Thanks, Miriam. I see from my otherwise fruitless Googling that you mentioned it in one of your Week’s Acquistions posts. Didn’t make it to the rowdy University of California collections, I’m afraid, but the important thing to know is that I lost my bet. And I must admit to being intrigued by the title of Elizabeth Kathleen Mitchell’s Death by Hogarth, so maybe it won’t be a total loss.
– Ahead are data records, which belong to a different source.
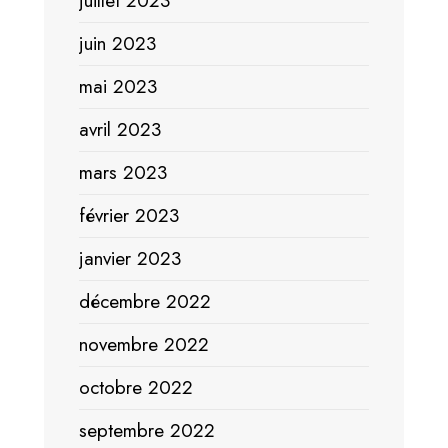
juillet 2023
juin 2023
mai 2023
avril 2023
mars 2023
février 2023
janvier 2023
décembre 2022
novembre 2022
octobre 2022
septembre 2022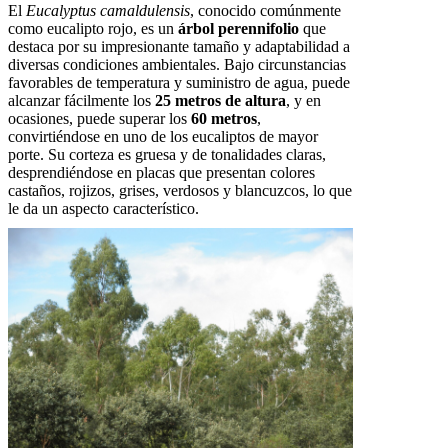
El
Eucalyptus camaldulensis
, conocido comúnmente
como eucalipto rojo, es un
árbol perennifolio
que
destaca por su impresionante tamaño y adaptabilidad a
diversas condiciones ambientales. Bajo circunstancias
favorables de temperatura y suministro de agua, puede
alcanzar fácilmente los
25 metros de altura
, y en
ocasiones, puede superar los
60 metros
,
convirtiéndose en uno de los eucaliptos de mayor
porte. Su corteza es gruesa y de tonalidades claras,
desprendiéndose en placas que presentan colores
castaños, rojizos, grises, verdosos y blancuzcos, lo que
le da un aspecto característico.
(It was English and published in 1904, but I can’t help but throw in the wild card of Baron Corvo’s secular-religious-Catholic-anti-Catholic power fantasy, Hadrian the Seventh, although I guess its foundation nuzzles the Decadent-Satanist-Catholic-conversion subgenres.)
Harriet Beecher Stowe’s infamous Uncle Tom’s Cabin - an anti-slavery tract that now reads like a black-and-white minstrel show
Doesn’t suggest the best judgment or most up-to-date knowledge either. I think the current prevalent view is that UTC is a great novel, and one of moral grandeur, if also marred by some of its main strategies and some of its unresolved ambivalence about the future for freed slaves.
Sean, if you value the sentimental as an aesthetic, it’s a great novel. Period. Elizabeth Dillion rounds up the recent reevaluation of “sentimental aesthetics,” but I can reduce the argument even further: the “aesthetic” value of a work is determined by whether it’s ideologically complicit in the repressive culture of the time or “progressive.” If it’s progressive, there can be little doubt as to its “aesthetic” qualities, and vice versa. (That’s not Dillion’s argument, but what I take as the implications of the works she discusses.) Any idea of a universal aesthetic’s dismissed, replaced by a contemporary judgment based not on the qualities of a work but on its flattery of or concord with the contemporary ideologue’s assumptions. Not that there’s anything wrong with that...except that it’s not an “aesthetic.” Just don’t tell Them that.